## Dataset entries
———

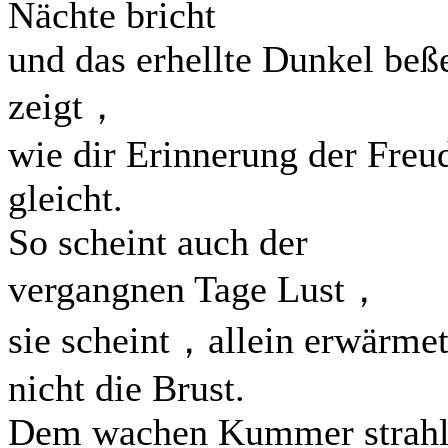
Nächte bricht
und das erhellte Dunkel beß
zeigt，
wie dir Erinnerung der Freu
gleicht.
So scheint auch der
vergangnen Tage Lust，
sie scheint，allein erwärme
nicht die Brust.
Dem wachen Kummer strahl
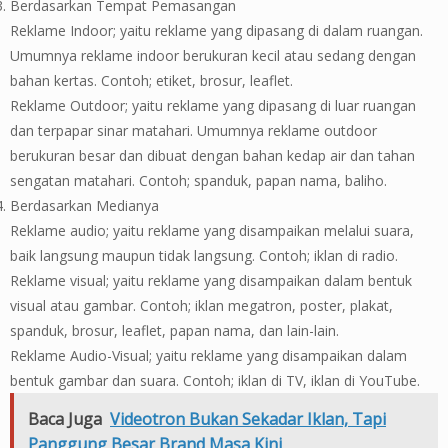
Berdasarkan Tempat Pemasangan
Reklame Indoor; yaitu reklame yang dipasang di dalam ruangan.
Umumnya reklame indoor berukuran kecil atau sedang dengan
bahan kertas. Contoh; etiket, brosur, leaflet.
Reklame Outdoor; yaitu reklame yang dipasang di luar ruangan
dan terpapar sinar matahari. Umumnya reklame outdoor
berukuran besar dan dibuat dengan bahan kedap air dan tahan
sengatan matahari. Contoh; spanduk, papan nama, baliho.
Berdasarkan Medianya
Reklame audio; yaitu reklame yang disampaikan melalui suara,
baik langsung maupun tidak langsung. Contoh; iklan di radio.
Reklame visual; yaitu reklame yang disampaikan dalam bentuk
visual atau gambar. Contoh; iklan megatron, poster, plakat,
spanduk, brosur, leaflet, papan nama, dan lain-lain.
Reklame Audio-Visual; yaitu reklame yang disampaikan dalam
bentuk gambar dan suara. Contoh; iklan di TV, iklan di YouTube.
Baca Juga
Videotron Bukan Sekadar Iklan, Tapi
Panggung Besar Brand Masa Kini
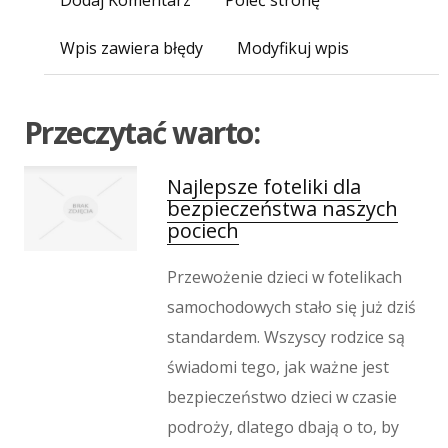
Dodaj Komentarz
Poleć stronę
Imprezy Integracyjne
Hobby
Wpis zawiera błędy
Modyfikuj wpis
Zajęcia Sportowe i Rekreacyjne
Produkcja
Informatyczne
Przeczytać warto:
Restauracje, Catering
Fotografia
Najlepsze foteliki dla
Adwokaci, Porady Prawne
bezpieczeństwa naszych
pociech
Ślub i Wesele
Weterynaryjne, Hodowla Zwierząt
Przewożenie dzieci w fotelikach
Sprzątanie, Porządkowanie
samochodowych stało się już dziś
Serwis
standardem. Wszyscy rodzice są
Inne Usługi
świadomi tego, jak ważne jest
Odprężenie
bezpieczeństwo dzieci w czasie
Hotele i Noclegi
podroży, dlatego dbają o to, by
Podróże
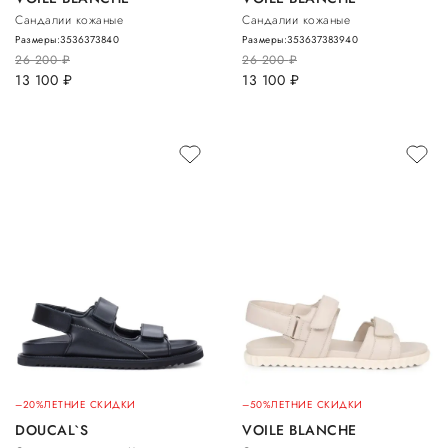
Сандалии кожаные
Сандалии кожаные
Размеры:
35
36
37
38
40
Размеры:
35
36
37
38
39
40
26 200
руб.
26 200
руб.
13 100
руб.
13 100
руб.
–20%
ЛЕТНИЕ СКИДКИ
–50%
ЛЕТНИЕ СКИДКИ
DOUCAL`S
VOILE BLANCHE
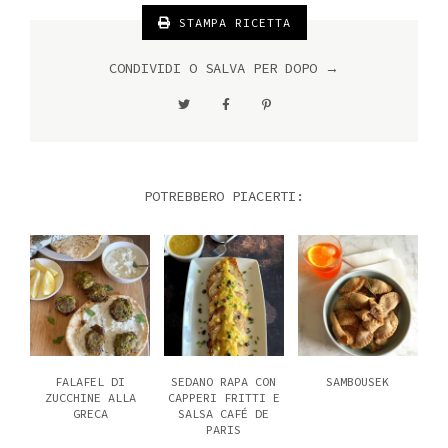
STAMPA RICETTA
CONDIVIDI O SALVA PER DOPO →
POTREBBERO PIACERTI:
FALAFEL DI
SEDANO RAPA CON
SAMBOUSEK
ZUCCHINE ALLA
CAPPERI FRITTI E
GRECA
SALSA CAFÉ DE
PARIS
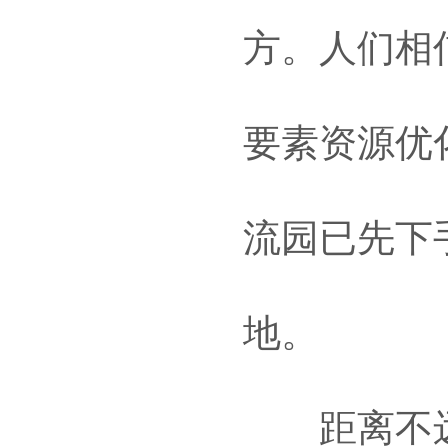
方。人们相
要素资源优
流园已先下
地。
距离不远的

———

## YOUR TASK
Pull out all lines from the entries above that include the word "dipasang".

## SOLUTION TO THIS EXERCISE
Reklame Indoor; yaitu reklame yang dipasang di dalam ruangan.
Reklame Outdoor; yaitu reklame yang dipasang di luar ruangan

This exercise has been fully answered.